[FE training-materials-updates] Embedded Linux: misc improvements
Michael Opdenacker
michael.opdenacker at free-electrons.com
Thu May 26 06:35:59 CEST 2016
Repository : git://git.free-electrons.com/training-materials.git
On branch : master
Link : http://git.free-electrons.com/training-materials/commit/?id=bfe9a2a4d127fef4ff1c16bf37d74b86869edf38
>---------------------------------------------------------------
commit bfe9a2a4d127fef4ff1c16bf37d74b86869edf38
Author: Michael Opdenacker <michael.opdenacker at free-electrons.com>
Date: Thu May 26 06:35:59 2016 +0200
Embedded Linux: misc improvements
Signed-off-by: Michael Opdenacker <michael.opdenacker at free-electrons.com>
>---------------------------------------------------------------
bfe9a2a4d127fef4ff1c16bf37d74b86869edf38
.../sysdev-block-filesystems.tex | 7 ++-
.../sysdev-kernel-cross-compiling.tex | 23 +++++++--
labs/sysdev-tinysystem/sysdev-tinysystem.tex | 2 +-
labs/sysdev-u-boot/sysdev-u-boot.tex | 3 +-
.../sysdev-block-filesystems.tex | 6 +--
.../sysdev-bootloaders-u-boot.tex | 48 +++++++++----------
.../sysdev-flash-filesystems.tex | 56 ++++++++--------------
.../sysdev-toolchains-definition.tex | 4 +-
8 files changed, 76 insertions(+), 73 deletions(-)

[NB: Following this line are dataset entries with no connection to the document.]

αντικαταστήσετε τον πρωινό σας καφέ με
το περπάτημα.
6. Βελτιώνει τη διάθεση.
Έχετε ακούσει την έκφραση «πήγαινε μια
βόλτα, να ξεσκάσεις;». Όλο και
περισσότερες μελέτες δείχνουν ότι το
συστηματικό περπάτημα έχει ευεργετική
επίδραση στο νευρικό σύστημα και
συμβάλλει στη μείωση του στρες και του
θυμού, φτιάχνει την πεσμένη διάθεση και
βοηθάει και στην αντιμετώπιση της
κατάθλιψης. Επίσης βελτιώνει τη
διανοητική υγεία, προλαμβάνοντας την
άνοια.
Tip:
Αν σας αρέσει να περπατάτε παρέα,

diff --git a/labs/sysdev-block-filesystems/sysdev-block-filesystems.tex b/labs/sysdev-block-filesystems/sysdev-block-filesystems.tex
index db623f8..09e9389 100644
--- a/labs/sysdev-block-filesystems/sysdev-block-filesystems.tex
+++ b/labs/sysdev-block-filesystems/sysdev-block-filesystems.tex
@@ -89,6 +89,11 @@ we are going to use:
$ sudo cfdisk /dev/mmcblk0
\end{verbatim}
+If \code{cfdisk} asks you to \code{Select a label type}, choose
+\code{dos}. This corresponds to traditional partitions tables that DOS/Windows
+would understand. \code{gpt} partition tables are needed for disks bigger
+than 2 TB.
+
In the \code{cfdisk} interface, delete existing partitions, then
create three primary partitions, starting from the beginning, with the
following properties:
@@ -199,7 +204,7 @@ Check that your system still works. Congratulations if it does!

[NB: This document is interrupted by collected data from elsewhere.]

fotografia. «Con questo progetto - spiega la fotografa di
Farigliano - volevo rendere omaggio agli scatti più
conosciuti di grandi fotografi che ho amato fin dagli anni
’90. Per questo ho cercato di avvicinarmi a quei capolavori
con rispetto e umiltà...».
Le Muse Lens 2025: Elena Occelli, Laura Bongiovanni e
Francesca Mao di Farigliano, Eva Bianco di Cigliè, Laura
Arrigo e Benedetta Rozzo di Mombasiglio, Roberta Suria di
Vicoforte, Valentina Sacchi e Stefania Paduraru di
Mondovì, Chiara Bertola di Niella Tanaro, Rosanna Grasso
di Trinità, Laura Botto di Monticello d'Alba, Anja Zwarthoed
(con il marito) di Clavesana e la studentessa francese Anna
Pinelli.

You'll first need to format the first partition, using:
\begin{verbatim}
-sudo mkfs.vfat -F 16 -n boot /dev/sdb1
+sudo mkfs.vfat -F 16 -n boot /dev/mmcblk0p1
\end{verbatim}
It will create a new FAT16 partition, called \code{boot}. Remove and
diff --git a/labs/sysdev-kernel-cross-compiling/sysdev-kernel-cross-compiling.tex b/labs/sysdev-kernel-cross-compiling/sysdev-kernel-cross-compiling.tex
index 186b290..e0261c6 100644
--- a/labs/sysdev-kernel-cross-compiling/sysdev-kernel-cross-compiling.tex
+++ b/labs/sysdev-kernel-cross-compiling/sysdev-kernel-cross-compiling.tex
@@ -165,10 +165,25 @@ bootz 0x21000000 - 0x22000000
\end{verbatim}
Write a U-Boot script that automates the DTB + kernel download
-and flashing procedure. Finally, using \code{editenv bootcmd},
-adjust \code{bootcmd} so that the Xplained board boots
+and flashing procedure.
+
+You are now ready to modify \code{bootcmd} to boot the board
+from flash. But first, save the settings for booting from \code{tftp}:
+
+\begin{verbatim}
+setenv bootcmdtftp ${bootcmd}
+\end{verbatim}
+
+This will be useful to switch back to \code{tftp} booting mode
+later in the labs.
+
+Finally, using \code{editenv bootcmd},
+adjust \code{bootcmd} so that the Xplained board starts
using the kernel in flash.
Now, reset the board to check that it boots
-fine from NAND flash. Check that this is really your own version of
-the kernel that's running.
+in the same way from NAND flash. Check that this is really your own version of
+the kernel that's running\footnote{Look at the kernel log. You will find
+the kernel version number as well as the date when it was compiled.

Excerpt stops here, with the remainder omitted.